Extracted page text data:
========================================

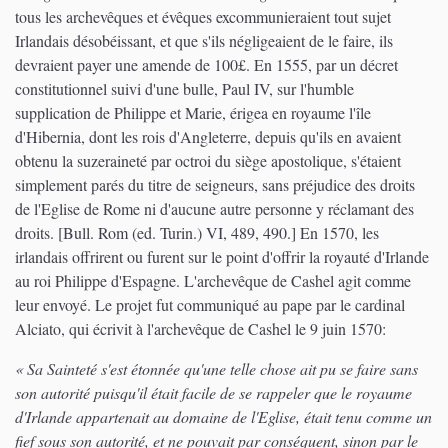
tous les archevêques et évêques excommunieraient tout sujet
Irlandais désobéissant, et que s'ils négligeaient de le faire, ils
devraient payer une amende de 100£. En 1555, par un décret
constitutionnel suivi d'une bulle, Paul IV, sur l'humble
supplication de Philippe et Marie, érigea en royaume l'île
d'Hibernia, dont les rois d'Angleterre, depuis qu'ils en avaient
obtenu la suzeraineté par octroi du siège apostolique, s'étaient
simplement parés du titre de seigneurs, sans préjudice des droits
de l'Eglise de Rome ni d'aucune autre personne y réclamant des
droits. [Bull. Rom (ed. Turin.) VI, 489, 490.] En 1570, les
irlandais offrirent ou furent sur le point d'offrir la royauté d'Irlande
au roi Philippe d'Espagne. L'archevêque de Cashel agit comme
leur envoyé. Le projet fut communiqué au pape par le cardinal
Alciato, qui écrivit à l'archevêque de Cashel le 9 juin 1570:
« Sa Sainteté s'est étonnée qu'une telle chose ait pu se faire sans
son autorité puisqu'il était facile de se rappeler que le royaume
d'Irlande appartenait au domaine de l'Eglise, était tenu comme un
fief sous son autorité, et ne pouvait par conséquent, sinon par le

========================================

Exact copies of the lines from the one holding "d'Irlande appartenait au" through the last line above, and only those, make up the answer.

d'Irlande appartenait au domaine de l'Eglise, était tenu comme un
fief sous son autorité, et ne pouvait par conséquent, sinon par le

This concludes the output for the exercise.